Poi mi ricordavo. Una volta avevo scritto un libro, piccolo, ricolmo di parole, ordinate secondo un senso che allora mi era sembrato giusto. Non immaginavo davvero che alla lunga ci sarei finito dentro, rimanendo prigioniero di quello che ci avevo messo e che non avrei potuto cambiare più nulla, nemmeno una virgola!
A saperlo non l’avrei concluso con un punto fermo, ma avrei lasciato a metà il discorso, con tre puntini o con una parentesi aperta, tenendo anche delle pagine bianche per far capire che avrei voluto aggiungere dell’altro e che me ne era mancato il tempo. In quarta di copertina in poche righe era riportata l’esile ampiezza della mia parabola letteraria bloccata sulla carta. L’editore però era stato perentorio: “La carta costa e non se ne può lasciare in più!”- ed aveva rincarato: “Quella bianca è un lusso che non mi posso permettere. Di questo passo chiunque può aggiungere altro  senza che gli si possa chiedere di renderne conto. Troppo comodo avere un luogo dove si è liberi di scrivere e modificare a seconda di quello che si sente di voler dire!”- Non senza una punta di malcelata soddisfazione aveva concluso:”Pubblicare vuol dire cristallizzare in un oggetto unico e immodificabile, quasi fosse una pietra preziosa, il contenuto di un percorso compiuto ed espresso attraverso lemmi articolati in concetti trattenuti dalla punteggiatura e dall’inevitabile asciugarsi dell’inchiostro sui fogli imprigionati dalla rilegatura. Ogni autore ne è a conoscenza. Il  prezzo che deve pagare per sperare di raggiungere la notorietà è nel rinunciare alla libertà di disporre delle sue parole una volta stampate. Non sono possibili ripensamenti!” Avevo commesso la leggerezza di non aver dato il giusto peso a quelle affermazioni.
Se tante volte vi venisse lo sghiribizzo di immaginare, lasciate stare, non sapete quello che può capitarvi. Se proprio non avete di meglio da fare, fatelo pure, ma sappiate: è a vostro rischio e pericolo. Vi ho avvisato.
Quando vi capita venite a trovarmi, sono sempre in biblioteca.”

Il lettore non ci aveva capito molto. Aveva preso per caso quel libro e lo aveva letto, più che altro incuriosito dal titolo “Noi siamo ciò che ci immaginiamo di essere”. Seduto in un angolo nascosto, illuminato da una piccola luce, non si era nemmeno accorto del procedere della quarta dimensione, tanto da immergersi a fondo nella lettura. La biblioteca era deserta. La bibliotecaria lo aveva dimenticato ed era andata via chiudendolo dentro. Era rimasto lì, circondato da libri. L’indomani l’avrebbero ritrovato o sarebbe sparito anche lui come l’autore del libro che aveva appena terminato?

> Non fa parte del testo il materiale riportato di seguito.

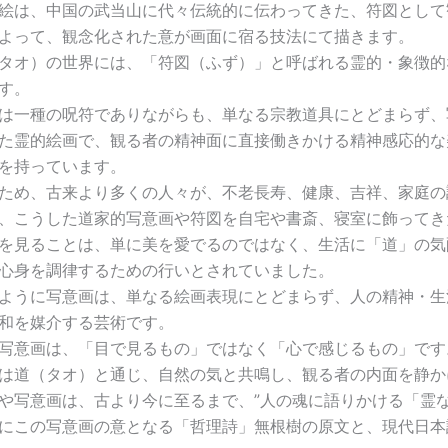
は、中国の武当山に代々伝統的に伝わってきた、符図として
よって、観念化された意が画面に宿る技法にて描きます。
オ）の世界には、「符図（ふず）」と呼ばれる霊的・象徴的
す。
一種の呪符でありながらも、単なる宗教道具にとどまらず、
た霊的絵画で、観る者の精神面に直接働きかける精神感応的な
を持っています。
め、古来より多くの人々が、不老長寿、健康、吉祥、家庭の
、こうした道家的写意画や符図を自宅や書斎、寝室に飾ってき
を見ることは、単に美を愛でるのではなく、生活に「道」の気
心身を調律するための行いとされていました。
うに写意画は、単なる絵画表現にとどまらず、人の精神・生
和を媒介する芸術です。
意画は、「目で見るもの」ではなく「心で感じるもの」です
道（タオ）と通じ、自然の気と共鳴し、観る者の内面を静か
写意画は、古より今に至るまで、”人の魂に語りかける「霊な
この写意画の意となる「哲理詩」無根樹の原文と、現代日本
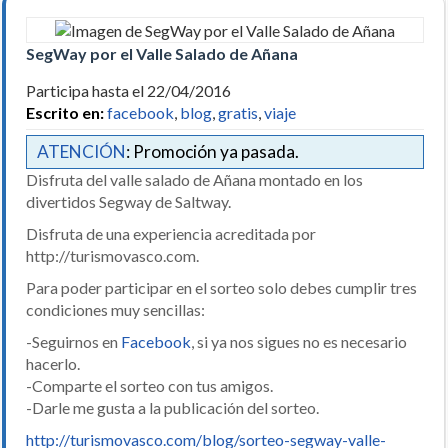
SegWay por el Valle Salado de Añana
Participa hasta el 22/04/2016
Escrito en:
facebook
,
blog
,
gratis
,
viaje
ATENCIÓN
: Promoción ya pasada.
Disfruta del valle salado de Añana montado en los
divertidos Segway de Saltway.
Disfruta de una experiencia acreditada por
http://turismovasco.com.
Para poder participar en el sorteo solo debes cumplir tres
condiciones muy sencillas:
-Seguirnos en
Facebook
, si ya nos sigues no es necesario
hacerlo.
-Comparte el sorteo con tus amigos.
-Darle me gusta a la publicación del sorteo.
http://turismovasco.com/blog/sorteo-segway-valle-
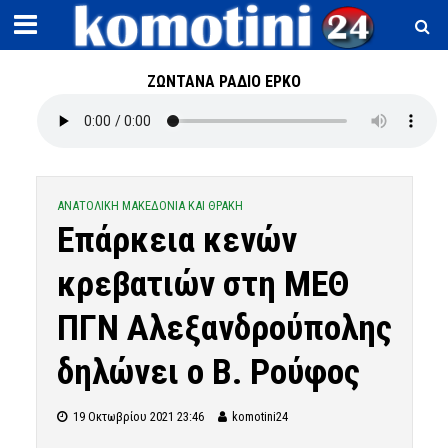
ΖΩΝΤΑΝΑ ΡΑΔΙΟ ΕΡΚΟ
ΑΝΑΤΟΛΙΚΗ ΜΑΚΕΔΟΝΙΑ ΚΑΙ ΘΡΑΚΗ
Επάρκεια κενών
κρεβατιών στη ΜΕΘ
ΠΓΝ Αλεξανδρούπολης
δηλώνει ο Β. Ρούφος
19 Οκτωβρίου 2021 23:46
komotini24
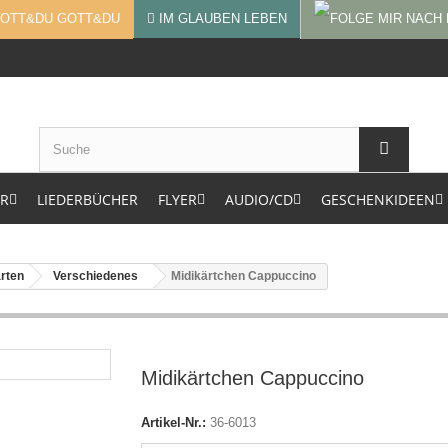
GOTT&DU
IM GLAUBEN LEBEN
ER
LIEDERBÜCHER
FLYER
AUDIO/CD
GESCHENKIDEEN
arten
Verschiedenes
Midikärtchen Cappuccino
Midikärtchen Cappuccino
Artikel-Nr.:
36-6013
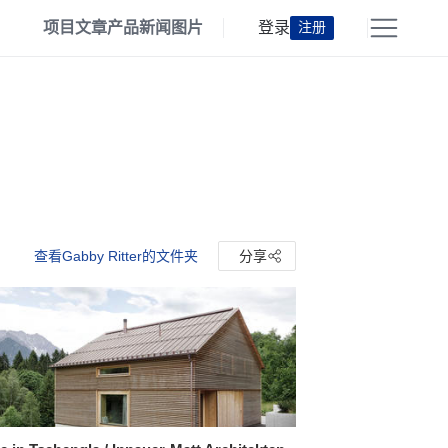
项目
文章
产品
新闻
图片
登录
注册
查看Gabby Ritter的文件夹
分享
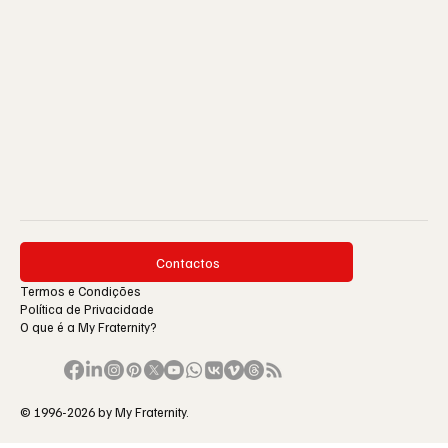
Contactos
Termos e Condições
Política de Privacidade
O que é a My Fraternity?
© 1996-2026 by My Fraternity.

( da www.raccontioccasionali.blogspot.com , post pubblicato il 2 ottobre 2012 e da www.landasurreale.blogspot.com, post pubblicato il 5 febbraio 2012)

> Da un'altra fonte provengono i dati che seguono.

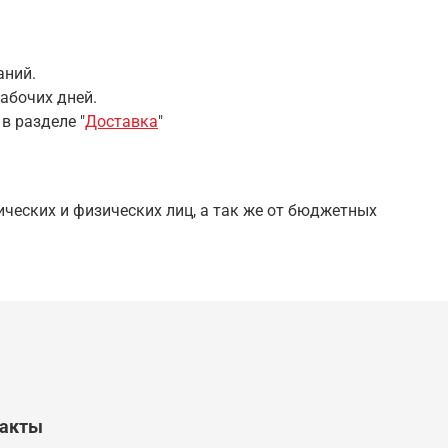
аний.
абочих дней.
 в разделе
"
Доставка
"
ческих и физических лиц, а так же от бюджетных
такты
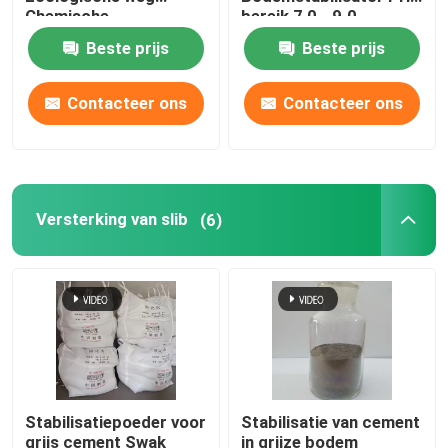
Chemische
bereik 7,0 - 9.0
bodemstabilisatie
Beste prijs
Beste prijs
Versterking van slib
Contacteer ons
Contacteer ons
Vloeibare bodemstabilisator
Stofschutter
Versterking van slib
(6)
Betonstabilisator
Natriumsilicaat van waterglas
Additief voor onderwaterbeton
Stabilisatiepoeder voor
Stabilisatie van cement
Lithiumsilicaat
grijs cement Swak
in grijze bodem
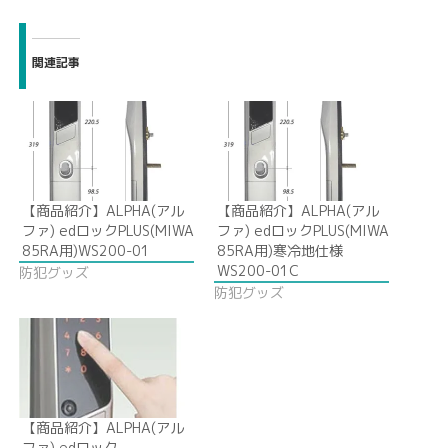
関連記事
【商品紹介】ALPHA(アル
【商品紹介】ALPHA(アル
ファ) edロックPLUS(MIWA
ファ) edロックPLUS(MIWA
85RA用)WS200-01
85RA用)寒冷地仕様
WS200-01C
防犯グッズ
防犯グッズ
【商品紹介】ALPHA(アル
ファ) edロック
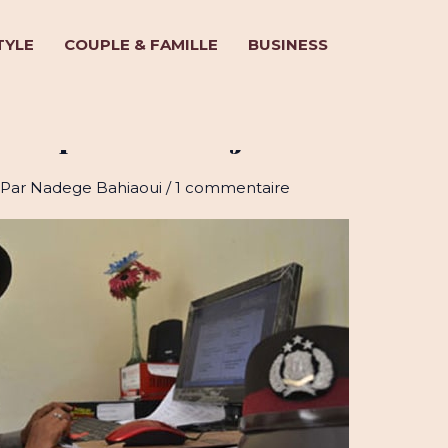
TYLE
COUPLE & FAMILLE
BUSINESS
: la police en hijab !
 Par
Nadege Bahiaoui
/
1 commentaire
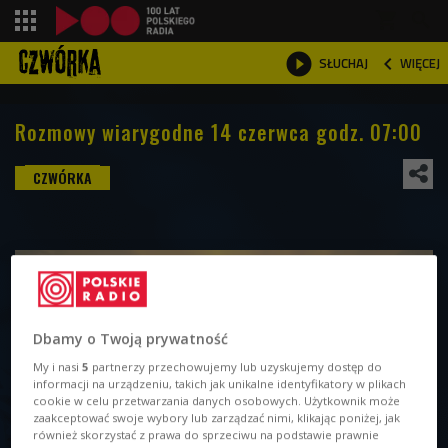
shopping_cart



WIĘCEJ
SŁUCHAJ

Rozmowy wiarygodne 14 czerwca godz. 07:00
Dbamy o Twoją prywatność
My i nasi
5
partnerzy przechowujemy lub uzyskujemy dostęp do
informacji na urządzeniu, takich jak unikalne identyfikatory w plikach
cookie w celu przetwarzania danych osobowych. Użytkownik może
zaakceptować swoje wybory lub zarządzać nimi, klikając poniżej, jak
również skorzystać z prawa do sprzeciwu na podstawie prawnie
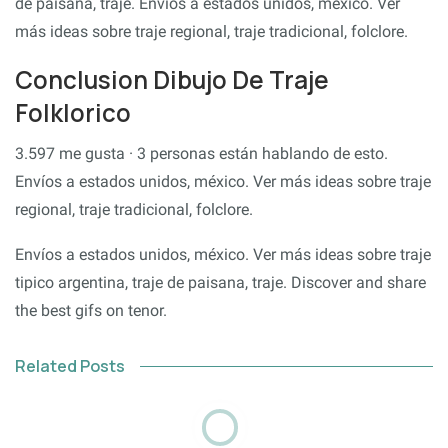
de paisana, traje. Envíos a estados unidos, méxico. Ver
más ideas sobre traje regional, traje tradicional, folclore.
Conclusion Dibujo De Traje
Folklorico
3.597 me gusta · 3 personas están hablando de esto.
Envíos a estados unidos, méxico. Ver más ideas sobre traje
regional, traje tradicional, folclore.
Envíos a estados unidos, méxico. Ver más ideas sobre traje
tipico argentina, traje de paisana, traje. Discover and share
the best gifs on tenor.
Related Posts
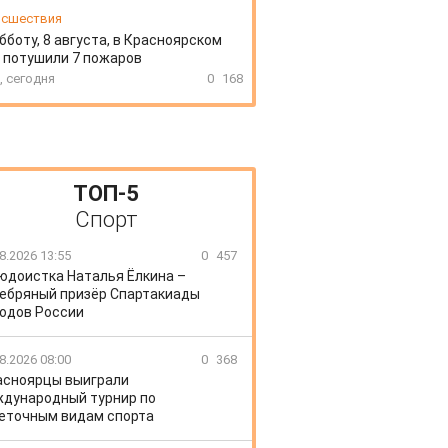
сшествия
бботу, 8 августа, в Красноярском
 потушили 7 пожаров
, сегодня
0
168
ТОП-5
Спорт
8.2026 13:55
0
457
юдоистка Наталья Ёлкина –
ебряный призёр Спартакиады
одов России
8.2026 08:00
0
368
асноярцы выиграли
дународный турнир по
еточным видам спорта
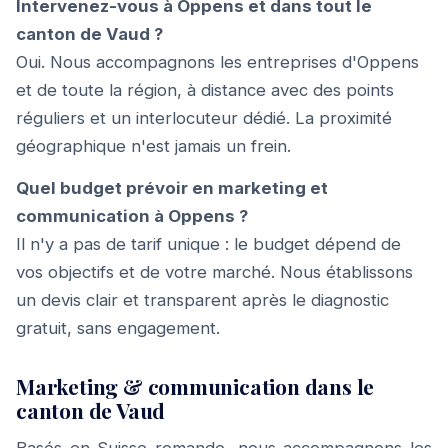
Intervenez-vous à Oppens et dans tout le
canton de Vaud ?
Oui. Nous accompagnons les entreprises d'Oppens
et de toute la région, à distance avec des points
réguliers et un interlocuteur dédié. La proximité
géographique n'est jamais un frein.
Quel budget prévoir en marketing et
communication à Oppens ?
Il n'y a pas de tarif unique : le budget dépend de
vos objectifs et de votre marché. Nous établissons
un devis clair et transparent après le diagnostic
gratuit, sans engagement.
Marketing & communication dans le
canton de Vaud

Il presente racconto era stato scritto per partecipare alla Edizione  dell'anno 2011 del Premio Arturo Loria organizzato dalla Biblioteca A.Loria del Comune di Carpi (MO).

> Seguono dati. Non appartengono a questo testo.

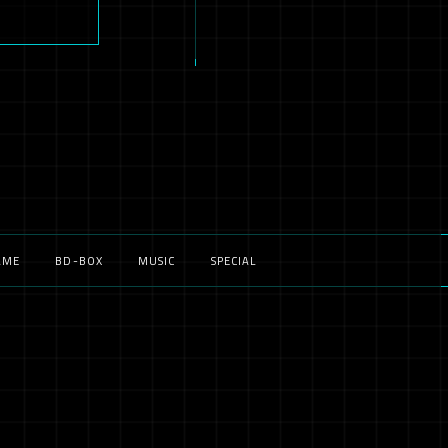
AME
BD-BOX
MUSIC
SPECIAL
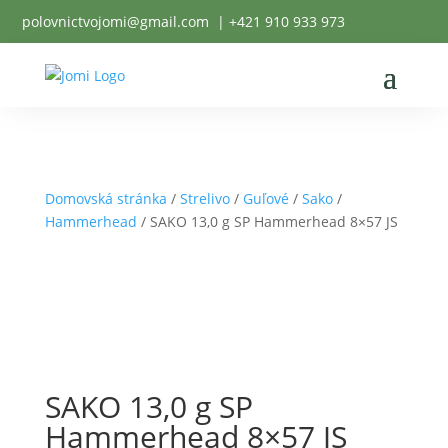
polovnictvojomi@gmail.com
| +
421 910 933 973
Domovská stránka
/
Strelivo
/
Guľové
/
Sako
/
Hammerhead
/ SAKO 13,0 g SP Hammerhead 8×57 JS
SAKO 13,0 g SP
Hammerhead 8×57 JS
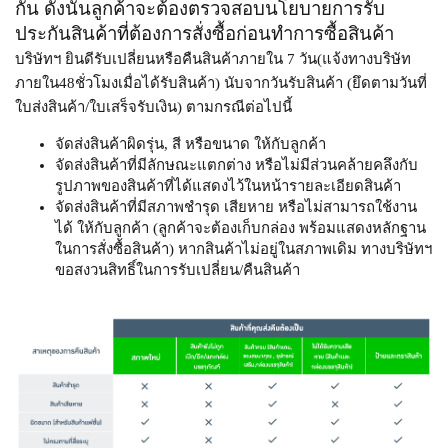
กัน ดังนั้นลูกค้าจะต้องตรวจสอบนโยบายการรับ
ประกันสินค้าที่ต้องการสั่งซื้อก่อนทำการซื้อสินค้า
บริษัทฯ ยินดีรับเปลี่ยนหรือคืนสินค้าภายใน 7 วัน(แจ้งทางบริษัท
ภายใน48ชั่วโมงเมื่อได้รับสินค้า) นับจากวันรับสินค้า (ยึดตามวันที่
ใบส่งสินค้า/ใบเสร็จรับเงิน) ตามกรณีต่อไปนี้
จัดส่งสินค้าผิดรุ่น, สี หรือขนาด ให้กับลูกค้า
จัดส่งสินค้าที่มีลักษณะแตกต่าง หรือไม่มีส่วนคล้ายคลึงกับ
รูปภาพของสินค้าที่ได้แสดงไว้ในหน้ารายละเอียดสินค้า
จัดส่งสินค้าที่มีสภาพชำรุด เสียหาย หรือไม่สามารถใช้งาน
ได้ ให้กับลูกค้า (ลูกค้าจะต้องเก็บกล่อง พร้อมแสดงหลักฐาน
ในการสั่งซื้อสินค้า) หากสินค้าไม่อยู่ในสภาพเดิม ทางบริษัทฯ
ขอสงวนสิทธิ์ในการรับเปลี่ยน/คืนสินค้า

In effetti, trattandosi di una Biblioteca avevo pensato che il soggetto più adatto potesse essere un libro, magari piuttosto particolare e dai risvolti inattesi.
Il notevole numero di visualizzazioni su Landa Surreale mi ha spinto a riproporlo anche qui, sperando che qualcuno si fermi ad appuntarmi le sue impressioni nello spazio dei commenti.